Write out the records again, exactly. Nothing may be dropped.

== Dataset records

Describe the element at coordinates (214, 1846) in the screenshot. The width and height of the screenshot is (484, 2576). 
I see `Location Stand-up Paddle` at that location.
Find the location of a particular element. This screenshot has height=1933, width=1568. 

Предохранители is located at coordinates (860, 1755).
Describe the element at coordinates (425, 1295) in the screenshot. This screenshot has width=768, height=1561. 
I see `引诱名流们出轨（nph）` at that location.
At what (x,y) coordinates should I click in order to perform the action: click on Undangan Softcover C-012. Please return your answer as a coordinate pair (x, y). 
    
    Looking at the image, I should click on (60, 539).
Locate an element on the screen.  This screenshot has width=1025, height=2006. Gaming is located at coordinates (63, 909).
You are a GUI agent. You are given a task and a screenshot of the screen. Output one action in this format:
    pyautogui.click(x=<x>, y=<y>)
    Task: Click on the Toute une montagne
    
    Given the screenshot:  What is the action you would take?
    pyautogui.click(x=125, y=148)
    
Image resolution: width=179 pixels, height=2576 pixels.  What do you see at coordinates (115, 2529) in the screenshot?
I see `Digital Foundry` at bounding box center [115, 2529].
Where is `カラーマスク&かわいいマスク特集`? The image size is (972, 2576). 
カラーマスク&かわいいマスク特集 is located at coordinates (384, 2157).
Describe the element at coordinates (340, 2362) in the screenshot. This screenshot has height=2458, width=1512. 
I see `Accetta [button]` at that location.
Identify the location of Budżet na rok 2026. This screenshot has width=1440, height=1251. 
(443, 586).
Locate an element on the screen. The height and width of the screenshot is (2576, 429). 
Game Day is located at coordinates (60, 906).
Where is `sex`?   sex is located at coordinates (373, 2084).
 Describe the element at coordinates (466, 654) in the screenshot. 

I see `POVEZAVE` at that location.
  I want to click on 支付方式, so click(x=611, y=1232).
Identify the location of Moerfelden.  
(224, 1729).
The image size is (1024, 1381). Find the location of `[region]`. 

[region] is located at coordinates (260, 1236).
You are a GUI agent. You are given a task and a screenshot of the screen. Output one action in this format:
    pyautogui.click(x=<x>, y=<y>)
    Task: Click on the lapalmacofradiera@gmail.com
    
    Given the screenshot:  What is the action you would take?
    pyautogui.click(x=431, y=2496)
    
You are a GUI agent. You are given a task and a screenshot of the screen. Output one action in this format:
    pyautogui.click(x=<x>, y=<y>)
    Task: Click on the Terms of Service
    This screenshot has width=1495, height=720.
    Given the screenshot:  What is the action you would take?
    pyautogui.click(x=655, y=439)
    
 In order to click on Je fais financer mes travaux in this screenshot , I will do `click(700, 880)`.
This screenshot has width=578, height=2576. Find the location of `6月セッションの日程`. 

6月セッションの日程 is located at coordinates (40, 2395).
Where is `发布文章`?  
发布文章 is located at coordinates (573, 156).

====

The answer:
Describe the element at coordinates (214, 1846) in the screenshot. The width and height of the screenshot is (484, 2576). 
I see `Location Stand-up Paddle` at that location.
Find the location of a particular element. This screenshot has height=1933, width=1568. 

Предохранители is located at coordinates (860, 1755).
Describe the element at coordinates (425, 1295) in the screenshot. This screenshot has width=768, height=1561. 
I see `引诱名流们出轨（nph）` at that location.
At what (x,y) coordinates should I click in order to perform the action: click on Undangan Softcover C-012. Please return your answer as a coordinate pair (x, y). 
    
    Looking at the image, I should click on (60, 539).
Locate an element on the screen.  This screenshot has width=1025, height=2006. Gaming is located at coordinates (63, 909).
You are a GUI agent. You are given a task and a screenshot of the screen. Output one action in this format:
    pyautogui.click(x=<x>, y=<y>)
    Task: Click on the Toute une montagne
    
    Given the screenshot:  What is the action you would take?
    pyautogui.click(x=125, y=148)
    
Image resolution: width=179 pixels, height=2576 pixels.  What do you see at coordinates (115, 2529) in the screenshot?
I see `Digital Foundry` at bounding box center [115, 2529].
Where is `カラーマスク&かわいいマスク特集`? The image size is (972, 2576). 
カラーマスク&かわいいマスク特集 is located at coordinates (384, 2157).
Describe the element at coordinates (340, 2362) in the screenshot. This screenshot has height=2458, width=1512. 
I see `Accetta [button]` at that location.
Identify the location of Budżet na rok 2026. This screenshot has width=1440, height=1251. 
(443, 586).
Locate an element on the screen. The height and width of the screenshot is (2576, 429). 
Game Day is located at coordinates (60, 906).
Where is `sex`?   sex is located at coordinates (373, 2084).
 Describe the element at coordinates (466, 654) in the screenshot. 

I see `POVEZAVE` at that location.
  I want to click on 支付方式, so click(x=611, y=1232).
Identify the location of Moerfelden.  
(224, 1729).
The image size is (1024, 1381). Find the location of `[region]`. 

[region] is located at coordinates (260, 1236).
You are a GUI agent. You are given a task and a screenshot of the screen. Output one action in this format:
    pyautogui.click(x=<x>, y=<y>)
    Task: Click on the lapalmacofradiera@gmail.com
    
    Given the screenshot:  What is the action you would take?
    pyautogui.click(x=431, y=2496)
    
You are a GUI agent. You are given a task and a screenshot of the screen. Output one action in this format:
    pyautogui.click(x=<x>, y=<y>)
    Task: Click on the Terms of Service
    This screenshot has width=1495, height=720.
    Given the screenshot:  What is the action you would take?
    pyautogui.click(x=655, y=439)
    
 In order to click on Je fais financer mes travaux in this screenshot , I will do `click(700, 880)`.
This screenshot has width=578, height=2576. Find the location of `6月セッションの日程`. 

6月セッションの日程 is located at coordinates (40, 2395).
Where is `发布文章`?  
发布文章 is located at coordinates (573, 156).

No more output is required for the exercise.